#### [TASK GOAL]
For the material below, output exactly the span from the line with "- Контроль якості та безпечності продукції" to the line with "Ma langue n’est pas dans la liste !", including both, and nothing besides.

#### [MATERIAL PROVIDED]
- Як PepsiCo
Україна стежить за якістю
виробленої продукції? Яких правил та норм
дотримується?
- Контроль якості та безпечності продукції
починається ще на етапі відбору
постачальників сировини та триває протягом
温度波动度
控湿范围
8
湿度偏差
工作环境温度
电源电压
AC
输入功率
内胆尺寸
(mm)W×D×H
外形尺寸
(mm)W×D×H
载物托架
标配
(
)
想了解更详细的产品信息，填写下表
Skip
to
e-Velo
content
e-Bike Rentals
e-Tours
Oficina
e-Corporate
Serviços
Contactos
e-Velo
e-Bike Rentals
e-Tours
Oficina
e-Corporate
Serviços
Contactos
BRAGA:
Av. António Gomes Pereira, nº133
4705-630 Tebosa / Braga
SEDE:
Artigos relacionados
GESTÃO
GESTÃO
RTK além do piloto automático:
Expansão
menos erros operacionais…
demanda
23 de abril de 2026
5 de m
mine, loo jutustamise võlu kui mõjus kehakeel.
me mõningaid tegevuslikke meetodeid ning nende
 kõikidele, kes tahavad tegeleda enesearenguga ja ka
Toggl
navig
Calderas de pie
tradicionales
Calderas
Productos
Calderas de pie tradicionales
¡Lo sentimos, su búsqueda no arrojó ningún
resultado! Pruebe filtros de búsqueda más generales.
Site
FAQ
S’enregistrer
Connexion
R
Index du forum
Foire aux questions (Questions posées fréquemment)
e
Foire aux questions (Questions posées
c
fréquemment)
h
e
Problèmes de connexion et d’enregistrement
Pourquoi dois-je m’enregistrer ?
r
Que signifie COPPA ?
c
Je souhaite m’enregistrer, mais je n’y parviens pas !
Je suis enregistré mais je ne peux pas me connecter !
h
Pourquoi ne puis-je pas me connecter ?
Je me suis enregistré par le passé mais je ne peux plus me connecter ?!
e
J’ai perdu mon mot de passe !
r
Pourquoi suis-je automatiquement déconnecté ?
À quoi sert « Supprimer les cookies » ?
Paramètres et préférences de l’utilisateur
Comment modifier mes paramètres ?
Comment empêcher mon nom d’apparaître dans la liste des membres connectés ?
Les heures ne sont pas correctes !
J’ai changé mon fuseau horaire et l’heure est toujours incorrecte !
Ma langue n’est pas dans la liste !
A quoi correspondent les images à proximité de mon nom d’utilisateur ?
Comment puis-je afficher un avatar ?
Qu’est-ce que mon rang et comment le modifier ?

#### [SOLUTION]
- Контроль якості та безпечності продукції
починається ще на етапі відбору
постачальників сировини та триває протягом
温度波动度
控湿范围
8
湿度偏差
工作环境温度
电源电压
AC
输入功率
内胆尺寸
(mm)W×D×H
外形尺寸
(mm)W×D×H
载物托架
标配
(
)
想了解更详细的产品信息，填写下表
Skip
to
e-Velo
content
e-Bike Rentals
e-Tours
Oficina
e-Corporate
Serviços
Contactos
e-Velo
e-Bike Rentals
e-Tours
Oficina
e-Corporate
Serviços
Contactos
BRAGA:
Av. António Gomes Pereira, nº133
4705-630 Tebosa / Braga
SEDE:
Artigos relacionados
GESTÃO
GESTÃO
RTK além do piloto automático:
Expansão
menos erros operacionais…
demanda
23 de abril de 2026
5 de m
mine, loo jutustamise võlu kui mõjus kehakeel.
me mõningaid tegevuslikke meetodeid ning nende
 kõikidele, kes tahavad tegeleda enesearenguga ja ka
Toggl
navig
Calderas de pie
tradicionales
Calderas
Productos
Calderas de pie tradicionales
¡Lo sentimos, su búsqueda no arrojó ningún
resultado! Pruebe filtros de búsqueda más generales.
Site
FAQ
S’enregistrer
Connexion
R
Index du forum
Foire aux questions (Questions posées fréquemment)
e
Foire aux questions (Questions posées
c
fréquemment)
h
e
Problèmes de connexion et d’enregistrement
Pourquoi dois-je m’enregistrer ?
r
Que signifie COPPA ?
c
Je souhaite m’enregistrer, mais je n’y parviens pas !
Je suis enregistré mais je ne peux pas me connecter !
h
Pourquoi ne puis-je pas me connecter ?
Je me suis enregistré par le passé mais je ne peux plus me connecter ?!
e
J’ai perdu mon mot de passe !
r
Pourquoi suis-je automatiquement déconnecté ?
À quoi sert « Supprimer les cookies » ?
Paramètres et préférences de l’utilisateur
Comment modifier mes paramètres ?
Comment empêcher mon nom d’apparaître dans la liste des membres connectés ?
Les heures ne sont pas correctes !
J’ai changé mon fuseau horaire et l’heure est toujours incorrecte !
Ma langue n’est pas dans la liste !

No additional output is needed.